Addressing the opening of the National House of Traditional Leaders in Cape Town on Thursday, Zuma said that, while it was right that South Africans expressed their disgust at acts of violence, “we should be careful not to rubbish our country” by “painting all South Africans as violent and brutal”.
At the same time, Zuma said, South Africa needed to tackle persistent inequalities, and weaknesses in family and community structures, that threatened to undermine the achievement of a peaceful, caring and stable society.
In doing so, he said, the country would be tackling the underlying causes of violence, including violence against women and children which, he said, remained unacceptably high.
Violence in the spotlight
Zuma’s comments come in the wake of a number of incidents that have resulted in an intense local and international media focus on violence in South Africa.

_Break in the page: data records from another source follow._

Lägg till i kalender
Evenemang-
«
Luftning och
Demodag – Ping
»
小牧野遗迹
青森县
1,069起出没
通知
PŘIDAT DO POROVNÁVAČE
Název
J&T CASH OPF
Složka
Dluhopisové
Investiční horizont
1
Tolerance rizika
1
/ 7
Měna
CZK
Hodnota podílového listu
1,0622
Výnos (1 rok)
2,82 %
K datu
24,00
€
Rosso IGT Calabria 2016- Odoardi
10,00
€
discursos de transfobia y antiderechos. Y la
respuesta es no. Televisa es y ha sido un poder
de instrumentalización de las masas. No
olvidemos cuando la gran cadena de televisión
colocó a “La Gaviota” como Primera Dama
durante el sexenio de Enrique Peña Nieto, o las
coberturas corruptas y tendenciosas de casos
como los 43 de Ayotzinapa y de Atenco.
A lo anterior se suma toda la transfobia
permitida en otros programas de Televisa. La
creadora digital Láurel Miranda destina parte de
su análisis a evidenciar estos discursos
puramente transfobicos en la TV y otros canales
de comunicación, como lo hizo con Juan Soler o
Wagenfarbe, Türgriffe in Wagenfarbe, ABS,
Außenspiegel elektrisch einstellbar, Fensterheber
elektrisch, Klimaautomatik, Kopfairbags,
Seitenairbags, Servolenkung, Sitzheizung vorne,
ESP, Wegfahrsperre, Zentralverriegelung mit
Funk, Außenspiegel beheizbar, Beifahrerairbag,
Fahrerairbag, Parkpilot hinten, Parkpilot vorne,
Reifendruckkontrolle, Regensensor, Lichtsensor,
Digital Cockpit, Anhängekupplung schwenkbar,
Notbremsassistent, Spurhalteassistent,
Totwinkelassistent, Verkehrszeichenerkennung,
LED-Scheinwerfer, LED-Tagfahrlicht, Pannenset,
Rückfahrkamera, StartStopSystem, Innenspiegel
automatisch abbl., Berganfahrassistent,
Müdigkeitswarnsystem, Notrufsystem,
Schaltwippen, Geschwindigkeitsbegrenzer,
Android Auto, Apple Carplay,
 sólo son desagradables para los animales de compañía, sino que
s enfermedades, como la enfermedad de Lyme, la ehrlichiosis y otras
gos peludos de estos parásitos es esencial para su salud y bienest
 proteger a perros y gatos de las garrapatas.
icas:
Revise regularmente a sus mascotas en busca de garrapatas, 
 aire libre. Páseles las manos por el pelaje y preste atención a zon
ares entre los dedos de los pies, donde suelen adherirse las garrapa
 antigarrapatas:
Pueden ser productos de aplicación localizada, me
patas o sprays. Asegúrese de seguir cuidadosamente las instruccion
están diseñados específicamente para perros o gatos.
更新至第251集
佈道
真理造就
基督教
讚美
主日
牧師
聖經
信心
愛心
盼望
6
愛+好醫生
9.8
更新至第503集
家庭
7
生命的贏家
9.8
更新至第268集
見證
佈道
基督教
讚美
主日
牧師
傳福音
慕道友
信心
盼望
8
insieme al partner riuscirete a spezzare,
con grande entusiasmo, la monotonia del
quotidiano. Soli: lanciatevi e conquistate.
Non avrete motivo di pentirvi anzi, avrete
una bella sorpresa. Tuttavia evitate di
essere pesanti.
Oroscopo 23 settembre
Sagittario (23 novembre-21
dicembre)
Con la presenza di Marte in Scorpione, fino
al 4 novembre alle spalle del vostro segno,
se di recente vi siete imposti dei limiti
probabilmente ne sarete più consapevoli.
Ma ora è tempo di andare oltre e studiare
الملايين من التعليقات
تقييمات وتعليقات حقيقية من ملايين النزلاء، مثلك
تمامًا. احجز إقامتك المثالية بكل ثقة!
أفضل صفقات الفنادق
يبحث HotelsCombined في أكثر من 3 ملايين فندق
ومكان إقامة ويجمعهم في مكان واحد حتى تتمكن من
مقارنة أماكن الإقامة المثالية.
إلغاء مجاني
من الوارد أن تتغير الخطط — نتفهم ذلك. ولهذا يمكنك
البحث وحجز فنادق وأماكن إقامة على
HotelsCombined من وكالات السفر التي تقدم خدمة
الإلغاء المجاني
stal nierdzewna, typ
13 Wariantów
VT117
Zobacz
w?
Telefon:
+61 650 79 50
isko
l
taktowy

These began with the shooting of illegal strikers by police at Marikana in North West province in August, and culminated in the last four weeks with the gang rape and murder of a teenager in Bredasdorp in the Western Cape, the fatal shooting of his girlfriend by Paralympian Oscar Pistorius, and the death of Mozambican taxi driver Mido Macio, who was dragged behind a police van by a number of police officers.
“These incidents remind us that we come from an immensely violent culture,” Zuma said, noting that the apartheid system that ended with South Africa’s first democratic elections in 1994 had been sustained through violence.
“For that reason, our struggle became deliberately a struggle to eliminate all forms of violence. It was a struggle to achieve a peaceful, caring, stable society.”
South Africans, Zuma said, had been “correctly angered by the rogue elements and criminals who molest women and children and commit other extreme forms of violence. Others burn and loot properties during what should be peaceful protests.
“However, in expressing our disgust, we should not lose sight of the fact that the overwhelming majority of the 52-million South Africans are peaceful, caring, law abiding citizens. They love their country. They do their best each day to make South Africa a better place.”
Gender-based crimes ‘unacceptably high’
Zuma noted that, while the overall level of crime in South Africa continued to decrease, crimes against women and children remained unacceptably high.
However, the authorities continued to make inroads against this, he said, citing the fact that the police had secured over 363 life sentences in 2012/13, with a 73% conviction rate for crimes against women above 18 years old and of 70% for crimes against children under 18 years old.
“I have also directed the justice, crime prevention and security cluster to implement measures to nip violent protests in the bud. We are doing this to build a culture of responsibility, accountability, respect for authority and respect for one another,” Zuma said.
“People have a right to protest, but there is no need to use violence to get the message across.”
However, while the government would continue to improve its interactions with communities, and the police would continue to improve their arrest and conviction rates, winning the struggle against violence ultimately “depends on all of us”, Zuma said.
Tackling the root causes of violence
In order to tackle the root causes of violence, the government would continue to tackle the challenges of poverty, inequality and unemployment, while prioritising the strengthening of families and communities.
“We are aware of the diverse nature of families and households in our country. We have single parent households, granny-headed households, female-headed households, child-headed households and others.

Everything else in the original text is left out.